Professor Neville Topham said there had been a sea-change in attitudes to gambling since the National Lottery began: it had become much more socially acceptable.

"The gambling industry requires good management and good graduates," he said. "Universities have a long record of helping in this way. The majority of the population is now involved in gambling."

The popularity of courses that are more directly linked to jobs than traditional subjects such as history and physics is growing, according to figures from the Universities and Colleges Admissions Service last week.

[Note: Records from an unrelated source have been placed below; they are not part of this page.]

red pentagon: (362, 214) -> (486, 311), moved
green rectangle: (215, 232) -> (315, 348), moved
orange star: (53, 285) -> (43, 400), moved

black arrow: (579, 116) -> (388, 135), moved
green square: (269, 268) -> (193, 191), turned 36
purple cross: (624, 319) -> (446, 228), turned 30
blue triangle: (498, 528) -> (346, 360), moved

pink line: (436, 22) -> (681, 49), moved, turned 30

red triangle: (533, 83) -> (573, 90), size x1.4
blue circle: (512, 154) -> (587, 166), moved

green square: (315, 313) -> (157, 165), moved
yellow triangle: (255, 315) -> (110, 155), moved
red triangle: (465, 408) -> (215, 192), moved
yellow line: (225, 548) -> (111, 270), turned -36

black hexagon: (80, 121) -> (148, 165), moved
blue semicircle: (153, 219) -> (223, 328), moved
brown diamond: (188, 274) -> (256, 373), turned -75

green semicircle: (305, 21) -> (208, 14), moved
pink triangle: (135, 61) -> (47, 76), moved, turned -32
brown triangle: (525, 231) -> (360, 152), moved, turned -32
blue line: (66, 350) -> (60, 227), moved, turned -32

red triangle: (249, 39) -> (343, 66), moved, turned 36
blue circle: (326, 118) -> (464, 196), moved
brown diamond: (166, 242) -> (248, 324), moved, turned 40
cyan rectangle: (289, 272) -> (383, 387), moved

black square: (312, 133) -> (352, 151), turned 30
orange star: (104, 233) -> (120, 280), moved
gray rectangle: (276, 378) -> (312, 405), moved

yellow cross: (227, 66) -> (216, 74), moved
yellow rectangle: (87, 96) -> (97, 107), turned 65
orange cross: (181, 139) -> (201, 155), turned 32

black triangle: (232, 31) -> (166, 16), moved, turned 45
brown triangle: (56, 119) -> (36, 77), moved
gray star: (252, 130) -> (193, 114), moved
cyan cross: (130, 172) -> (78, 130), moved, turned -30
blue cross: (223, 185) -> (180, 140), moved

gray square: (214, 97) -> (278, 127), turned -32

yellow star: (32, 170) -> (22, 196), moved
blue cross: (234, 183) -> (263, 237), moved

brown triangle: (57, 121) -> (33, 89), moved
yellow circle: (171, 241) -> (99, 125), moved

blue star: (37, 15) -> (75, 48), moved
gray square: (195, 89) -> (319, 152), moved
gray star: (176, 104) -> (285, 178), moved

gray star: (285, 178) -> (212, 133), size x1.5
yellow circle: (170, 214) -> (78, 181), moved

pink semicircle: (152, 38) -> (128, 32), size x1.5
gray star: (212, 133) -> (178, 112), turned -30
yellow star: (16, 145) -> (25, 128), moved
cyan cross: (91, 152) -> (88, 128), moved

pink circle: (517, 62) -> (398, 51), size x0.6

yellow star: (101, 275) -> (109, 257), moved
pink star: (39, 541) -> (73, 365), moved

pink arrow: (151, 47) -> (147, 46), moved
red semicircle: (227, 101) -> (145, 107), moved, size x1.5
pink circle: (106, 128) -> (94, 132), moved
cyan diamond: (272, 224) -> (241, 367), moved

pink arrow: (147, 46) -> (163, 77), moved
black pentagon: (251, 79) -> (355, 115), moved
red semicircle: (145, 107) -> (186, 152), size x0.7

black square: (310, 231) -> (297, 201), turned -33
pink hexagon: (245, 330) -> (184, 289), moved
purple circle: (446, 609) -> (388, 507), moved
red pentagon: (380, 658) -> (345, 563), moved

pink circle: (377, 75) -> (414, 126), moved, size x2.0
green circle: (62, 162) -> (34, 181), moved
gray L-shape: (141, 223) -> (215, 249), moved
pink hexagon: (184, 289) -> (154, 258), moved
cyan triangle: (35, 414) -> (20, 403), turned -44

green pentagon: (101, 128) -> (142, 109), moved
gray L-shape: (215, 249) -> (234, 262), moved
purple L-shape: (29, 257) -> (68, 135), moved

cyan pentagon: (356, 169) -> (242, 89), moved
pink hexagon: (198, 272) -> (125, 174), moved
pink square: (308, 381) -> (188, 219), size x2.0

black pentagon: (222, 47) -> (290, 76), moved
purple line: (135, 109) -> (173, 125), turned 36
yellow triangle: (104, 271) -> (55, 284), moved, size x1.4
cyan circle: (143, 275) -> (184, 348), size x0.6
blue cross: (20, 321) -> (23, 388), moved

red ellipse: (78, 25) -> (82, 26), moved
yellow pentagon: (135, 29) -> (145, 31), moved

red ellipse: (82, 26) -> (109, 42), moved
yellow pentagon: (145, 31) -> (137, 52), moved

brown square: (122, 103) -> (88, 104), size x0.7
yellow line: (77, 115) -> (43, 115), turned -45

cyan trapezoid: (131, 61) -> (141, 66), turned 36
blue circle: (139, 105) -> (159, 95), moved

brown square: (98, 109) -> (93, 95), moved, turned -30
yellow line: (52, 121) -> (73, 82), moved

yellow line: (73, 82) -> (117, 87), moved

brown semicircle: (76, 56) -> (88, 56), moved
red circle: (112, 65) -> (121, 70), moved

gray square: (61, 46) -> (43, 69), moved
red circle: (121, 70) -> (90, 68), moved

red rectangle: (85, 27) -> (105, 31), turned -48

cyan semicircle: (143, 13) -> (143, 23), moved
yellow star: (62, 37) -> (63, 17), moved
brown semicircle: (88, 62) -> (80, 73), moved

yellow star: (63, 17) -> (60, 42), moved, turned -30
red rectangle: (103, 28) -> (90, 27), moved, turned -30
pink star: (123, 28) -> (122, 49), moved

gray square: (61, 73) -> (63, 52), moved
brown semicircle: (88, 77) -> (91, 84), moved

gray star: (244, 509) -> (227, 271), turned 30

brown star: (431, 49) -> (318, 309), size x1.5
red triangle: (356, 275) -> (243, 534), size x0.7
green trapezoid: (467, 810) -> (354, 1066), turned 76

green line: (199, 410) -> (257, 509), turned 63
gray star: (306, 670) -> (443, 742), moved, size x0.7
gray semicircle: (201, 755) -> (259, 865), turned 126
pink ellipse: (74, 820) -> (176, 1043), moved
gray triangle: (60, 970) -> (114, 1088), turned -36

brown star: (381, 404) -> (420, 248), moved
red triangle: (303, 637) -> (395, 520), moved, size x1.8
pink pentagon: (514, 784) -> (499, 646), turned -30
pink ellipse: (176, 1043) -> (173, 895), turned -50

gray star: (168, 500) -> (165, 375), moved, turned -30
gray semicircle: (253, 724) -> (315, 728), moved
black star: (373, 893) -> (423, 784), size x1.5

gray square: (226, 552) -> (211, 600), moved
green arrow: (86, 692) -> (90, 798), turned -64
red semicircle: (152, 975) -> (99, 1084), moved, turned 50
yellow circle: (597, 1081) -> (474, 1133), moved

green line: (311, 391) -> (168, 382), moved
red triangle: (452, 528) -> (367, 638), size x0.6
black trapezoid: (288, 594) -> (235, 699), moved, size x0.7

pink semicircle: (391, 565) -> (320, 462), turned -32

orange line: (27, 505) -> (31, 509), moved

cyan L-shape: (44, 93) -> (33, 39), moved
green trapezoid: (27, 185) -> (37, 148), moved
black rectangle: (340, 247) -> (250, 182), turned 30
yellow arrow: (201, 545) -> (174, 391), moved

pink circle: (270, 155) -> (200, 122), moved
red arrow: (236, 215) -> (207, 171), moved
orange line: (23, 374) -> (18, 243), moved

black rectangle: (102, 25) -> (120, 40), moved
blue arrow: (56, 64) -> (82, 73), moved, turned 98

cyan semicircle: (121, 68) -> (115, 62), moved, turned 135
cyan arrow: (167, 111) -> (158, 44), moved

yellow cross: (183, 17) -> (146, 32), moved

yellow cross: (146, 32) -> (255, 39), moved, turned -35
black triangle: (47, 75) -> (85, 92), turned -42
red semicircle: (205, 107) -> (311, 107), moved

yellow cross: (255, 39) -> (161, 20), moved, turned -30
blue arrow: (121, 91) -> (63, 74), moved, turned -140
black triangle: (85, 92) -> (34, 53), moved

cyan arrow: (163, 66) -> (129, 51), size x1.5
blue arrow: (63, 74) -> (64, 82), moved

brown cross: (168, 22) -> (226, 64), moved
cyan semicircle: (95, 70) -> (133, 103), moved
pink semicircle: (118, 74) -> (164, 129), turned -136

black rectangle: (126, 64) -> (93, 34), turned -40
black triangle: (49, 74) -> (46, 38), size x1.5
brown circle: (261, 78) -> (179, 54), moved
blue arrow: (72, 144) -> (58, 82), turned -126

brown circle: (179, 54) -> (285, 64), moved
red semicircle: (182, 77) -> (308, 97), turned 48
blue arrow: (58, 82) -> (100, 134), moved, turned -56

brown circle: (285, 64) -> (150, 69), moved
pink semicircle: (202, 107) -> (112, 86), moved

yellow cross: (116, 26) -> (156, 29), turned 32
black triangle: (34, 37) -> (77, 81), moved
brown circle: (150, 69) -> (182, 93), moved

At the University of Plymouth, students are signing up for a BA in the "business of perfumery", unique in Europe.

Besides basic business studies, there is an examination in "odour language" and "fragrance evaluation". Tony Curtis, director of studies, said: "We teach people how to smell and describe odours, how to produce ingredient materials and how to deal with anything from fashion fragrance, to fabric softener to the proverbial loo block."

Some courses are the result of social trends. The BSc (Hons) in herbal medicine at the University of Central Lancashire, which is new this year, has attracted many applicants.

It prepares people to be herbalists, teaching conventional pharmacology and biology alongside an analysis of herbal remedies. Conventional diagnosis is taught alongside how to spot disorders using herbalist techniques.